Conclusion ATOS represents a large improvement in the field of transportation both in terms of service to the end users and in terms of operations. The intent of this concept was to develop an understanding of a possible systems approach to integrate the DSRC technology into a true real time transportation system. It provides a viable cost-effective improvement across the spectrum of concerns. It maximizes capacity, traffic flow through optimization and improves logistics and traffic safety through integration of data. The by-products of these efforts will be a decrease in emissions and increase in the level of sustainability. Coupled with other new developing technologies such as electric vehicles, dual modular transportation systems, and high speed trains this can provide better quality of life for all.
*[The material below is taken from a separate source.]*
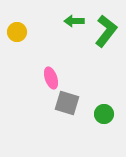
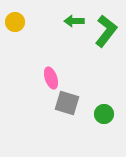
yellow circle: moved 2 px left, 10 px up
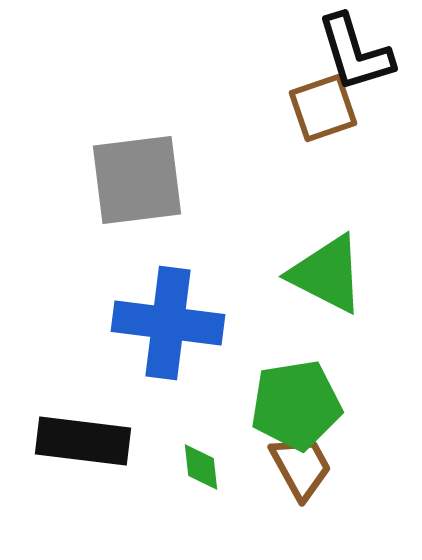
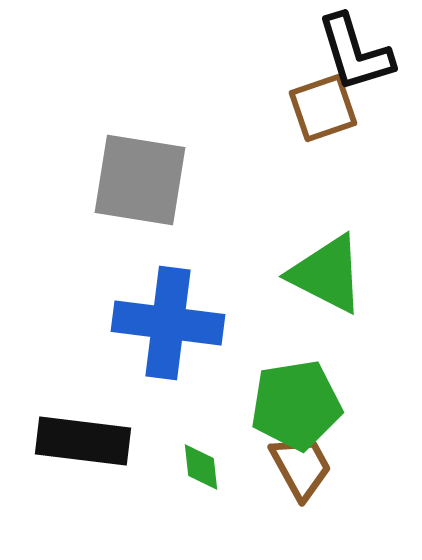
gray square: moved 3 px right; rotated 16 degrees clockwise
Figure 4. Interoperability with various automobiles and modes will increase our knowledge of how to best approach transportation management.
Addressing the Criteria: Feasibility & Prudence: Given the extreme cost of congestion and traffic accidents this system will reduce operating costs for travelers. The cost of ensuring security will be balanced with an increasingly technological society. Production costs will be reduced be partnerships with manufactures. The economy of scale will in any case would significantly reduce production costs as well. Additionally, this system provides reductions in environmental pollution to which there is no empirical method to determine the real monetary benefit at this time. Thus such a system is both feasible and prudent. Potential for Widespread Adoption: Almost all automotive manufactures include electrical systems in their production models thus it will be very easy to develop a universal DSRC circuit package. Older systems could run directly on battery power. Advanced autos could use electric power from electric motors or solar power. So this concept is very versatile and adaptable. It would especially useful for high demand BRT and conventional bus systems. Innovation: This systems concept plan is unique in its attempt to span motor modes of transportation and not just change the red light but to create an optimal highway system that changes all of the lights. Social Benefit: This is the most important aspect of this concept: the benefits to society. Travelers would experience less congestion, fewer wait times, higher possible travel speeds and increased response to accidents and emergencies. Transit users could benefit from real time information and stoplight pre-emption. Society would benefit from the reduction in emissions caused by congestion. Sustainability would be incrementally improved across the board since the main source of carbon emissions is from automobiles.